Korkak-sessiz-pısırık-duyarsızsın......
Anarşizmi, devrim zanneden; yenilikçiği, değişimi, dünya barışını ve devrimciliği, sağcılara kaptıran “köhne sol”,
Adnan Berk Okan -
Bekir Coşkun’un Gazete HT’de, yayımlanan bugünkü yazısı, “eski ve
eskimeyen sol”un Komünizm’i neden çökerttiğini çok daha iyi
anladım…
Anarşizmi, devrim
zanneden; yenilikçiği, değişimi, dünya
barışını ve devrimciliği, sağcılara kaptıran “köhne sol”, Marks’ı
bile ne kadar yanlış anladığını veya hiç anlamadığını kanıtlamak
için ne kadar çok çaba gösteriyor…
Bekir
Coşkun, dün de dikkat çektiğim gibi, IMF ve
Dünya Bankası toplantılarının “protesto” edildiğini sanıyor
halen…
Araba yakmayı…
Cam kırmayı…
Molotof
kokteyli attıktan sonra dükkân yağmalamayı
“Fikir özgürlüğü” zannediyor…
Ve….
Devrim(!) veya protesto(!)
eylemini aydın(!) gençlere bırakan halka kızıyor…
Tıpkı “göbeğini kaşıyan adam”a
kızdığı gibi…
“Protesto”
adı altında; Araba yakmayan, cam kırmayan, molotof
kokteyli attıktan sonra dükkân yağmalamayan aksine… O eylemleri
yapan gençleri azarlayan ve hatta linç etmeye kalkışan
halka:
“Korkak-sessiz-pısırık-duyarsızsın... O çocukların; senin ve
torunlarının içeceğiniz suyun kavgasını dahi yaptıklarını
görmeyecek kadar da kör... Ve kızdın onlara... Ne hakla?..”
diye çıkışıyor…
İşte Türk “Solu bu!”…
Bekir Coşkun da Türk
solcusu!..
Devrimleri hazırlayan düşünceleri
halk yığınlarının üretmediğini bilmeyen solcu…
Bir başka şekilde söylemem
gerekirse, devrimleri getiren fikirlerin; sisteme isyan etmek için
en çok gerekçesi olan yoksul, eğitimsiz, işsiz insanlardan
çıkmadığını bilmeyecek kadar soldan habersiz…
“Bir lokma, bir
hırka” yeterliliği ve kanaatiyle
kendilerini bugünkü dünyadan daha çok, öbür dünyaya, ahrete
hazırlayan o yığınların; kanlı devrimlerde gerektiğinde silahlı güç
olarak kullanıldıklarını öğrenememiş solcu…

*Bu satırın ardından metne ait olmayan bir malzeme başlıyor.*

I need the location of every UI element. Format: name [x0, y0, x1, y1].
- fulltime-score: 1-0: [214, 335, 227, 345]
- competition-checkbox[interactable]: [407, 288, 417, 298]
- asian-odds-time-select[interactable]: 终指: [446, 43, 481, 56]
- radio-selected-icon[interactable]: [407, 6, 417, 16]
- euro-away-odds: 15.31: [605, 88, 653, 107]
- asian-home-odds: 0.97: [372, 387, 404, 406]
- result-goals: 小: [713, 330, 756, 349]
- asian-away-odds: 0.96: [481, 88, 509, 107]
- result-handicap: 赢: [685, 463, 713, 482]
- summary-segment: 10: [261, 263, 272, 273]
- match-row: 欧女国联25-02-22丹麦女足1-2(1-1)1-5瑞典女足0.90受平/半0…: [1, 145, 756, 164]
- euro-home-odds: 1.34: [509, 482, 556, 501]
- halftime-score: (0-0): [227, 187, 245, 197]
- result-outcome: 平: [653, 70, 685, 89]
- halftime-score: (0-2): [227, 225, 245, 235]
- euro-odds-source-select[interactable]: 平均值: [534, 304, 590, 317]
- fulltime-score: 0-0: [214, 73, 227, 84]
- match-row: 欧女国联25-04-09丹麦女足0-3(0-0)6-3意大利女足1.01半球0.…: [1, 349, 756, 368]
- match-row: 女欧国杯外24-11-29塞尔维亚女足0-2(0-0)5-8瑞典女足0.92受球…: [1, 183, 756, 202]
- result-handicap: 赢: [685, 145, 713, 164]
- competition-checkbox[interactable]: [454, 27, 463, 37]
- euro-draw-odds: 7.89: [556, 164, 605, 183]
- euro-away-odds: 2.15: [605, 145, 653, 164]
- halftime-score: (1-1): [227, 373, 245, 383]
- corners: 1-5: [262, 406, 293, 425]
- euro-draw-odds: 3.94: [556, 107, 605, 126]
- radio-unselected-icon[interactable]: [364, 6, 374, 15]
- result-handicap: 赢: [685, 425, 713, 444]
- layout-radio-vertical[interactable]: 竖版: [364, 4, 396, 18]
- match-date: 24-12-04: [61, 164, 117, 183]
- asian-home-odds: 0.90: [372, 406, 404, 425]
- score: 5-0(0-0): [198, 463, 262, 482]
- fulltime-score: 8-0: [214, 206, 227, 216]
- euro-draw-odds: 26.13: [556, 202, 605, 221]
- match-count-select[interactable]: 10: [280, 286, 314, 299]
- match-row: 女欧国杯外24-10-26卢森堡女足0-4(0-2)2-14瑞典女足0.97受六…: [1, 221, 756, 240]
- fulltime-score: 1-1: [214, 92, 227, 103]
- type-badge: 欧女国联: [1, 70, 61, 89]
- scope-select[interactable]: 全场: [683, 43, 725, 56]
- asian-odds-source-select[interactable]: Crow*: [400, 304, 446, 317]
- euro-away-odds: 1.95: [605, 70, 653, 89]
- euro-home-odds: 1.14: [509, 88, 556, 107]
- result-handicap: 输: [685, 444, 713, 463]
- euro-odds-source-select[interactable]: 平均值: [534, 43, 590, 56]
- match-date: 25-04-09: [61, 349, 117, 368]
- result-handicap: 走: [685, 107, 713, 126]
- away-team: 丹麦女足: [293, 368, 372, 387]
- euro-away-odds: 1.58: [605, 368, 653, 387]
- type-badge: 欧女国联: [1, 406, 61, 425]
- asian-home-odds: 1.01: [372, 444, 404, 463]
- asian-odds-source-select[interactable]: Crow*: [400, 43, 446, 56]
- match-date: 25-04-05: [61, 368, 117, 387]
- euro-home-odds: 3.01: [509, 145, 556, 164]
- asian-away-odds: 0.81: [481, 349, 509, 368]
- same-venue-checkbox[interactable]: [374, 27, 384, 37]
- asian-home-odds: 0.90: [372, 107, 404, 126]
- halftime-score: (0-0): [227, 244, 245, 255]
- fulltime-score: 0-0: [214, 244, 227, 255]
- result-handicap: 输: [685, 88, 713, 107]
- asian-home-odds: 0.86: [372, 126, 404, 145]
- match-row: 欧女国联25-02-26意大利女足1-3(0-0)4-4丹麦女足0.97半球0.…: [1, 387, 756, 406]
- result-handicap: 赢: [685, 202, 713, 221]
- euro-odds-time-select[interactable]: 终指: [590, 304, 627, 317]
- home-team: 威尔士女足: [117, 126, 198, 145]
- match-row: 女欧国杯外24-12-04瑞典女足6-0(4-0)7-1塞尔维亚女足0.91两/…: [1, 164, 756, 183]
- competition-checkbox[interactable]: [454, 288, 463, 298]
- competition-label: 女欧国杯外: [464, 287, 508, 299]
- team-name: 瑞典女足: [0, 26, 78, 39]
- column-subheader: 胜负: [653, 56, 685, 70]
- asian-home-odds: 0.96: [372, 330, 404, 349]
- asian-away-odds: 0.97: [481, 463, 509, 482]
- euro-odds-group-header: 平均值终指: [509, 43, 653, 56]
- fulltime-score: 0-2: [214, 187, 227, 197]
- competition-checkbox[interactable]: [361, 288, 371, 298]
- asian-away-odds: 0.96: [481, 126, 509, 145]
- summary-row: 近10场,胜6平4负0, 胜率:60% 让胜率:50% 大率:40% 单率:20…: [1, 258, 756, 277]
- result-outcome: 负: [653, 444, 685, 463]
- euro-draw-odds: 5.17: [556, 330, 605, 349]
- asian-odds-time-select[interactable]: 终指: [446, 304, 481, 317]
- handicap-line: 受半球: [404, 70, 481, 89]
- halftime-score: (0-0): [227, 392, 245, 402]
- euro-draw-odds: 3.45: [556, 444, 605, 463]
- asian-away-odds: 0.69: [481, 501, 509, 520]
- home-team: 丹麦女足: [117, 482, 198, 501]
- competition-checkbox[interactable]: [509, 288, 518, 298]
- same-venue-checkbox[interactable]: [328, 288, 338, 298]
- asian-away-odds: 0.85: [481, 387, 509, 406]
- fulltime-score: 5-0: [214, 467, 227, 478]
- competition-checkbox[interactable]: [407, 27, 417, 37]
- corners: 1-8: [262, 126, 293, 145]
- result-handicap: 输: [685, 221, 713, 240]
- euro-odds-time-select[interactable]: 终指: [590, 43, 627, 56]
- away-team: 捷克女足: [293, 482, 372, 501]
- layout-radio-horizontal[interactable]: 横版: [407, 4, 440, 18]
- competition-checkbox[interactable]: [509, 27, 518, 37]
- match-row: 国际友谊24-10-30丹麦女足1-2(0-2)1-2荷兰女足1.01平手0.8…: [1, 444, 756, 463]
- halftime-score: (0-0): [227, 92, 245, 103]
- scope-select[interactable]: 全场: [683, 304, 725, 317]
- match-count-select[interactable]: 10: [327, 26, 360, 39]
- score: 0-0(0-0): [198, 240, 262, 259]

Beyaz devrimlerde de onların
oylarından istifade edildiğini göremeyen sadece kızan, öfkelenen, o
insancıklara hakaret eden solcu…
Bekir Bey;
Devrimin gerekliliğini
düşünenlerin de, devrimin koşullarını oluşturanların da aydınlar
olduğunu bu yaşına geldin halen öğrenemediysen, umutsuz
vakasın…
Her aydının, kendi penceresinden
kendi aynasına baktığında; lider olarak tek kişiyi; kendisini
gördüğünü bilemeyecek kadar cahilsen gel sen en iyisi sadece çiçek,
böcek, kedi, köpek yaz…
Ve devrimlerin gecikmesinin ve
gerçekleştikten sonra kendi evlâtlarını yemesinin temelinde hep bu
“Aydın, yönetilemezliği”nin ve “aydın, ‘her şeyi ben bilirim, kalan
herkes cahil ve aptaldır’ ihtirası”nın yattığını anlamayacak kadar
görgüsüzsen ne işin var böyle toplumsal konularda?..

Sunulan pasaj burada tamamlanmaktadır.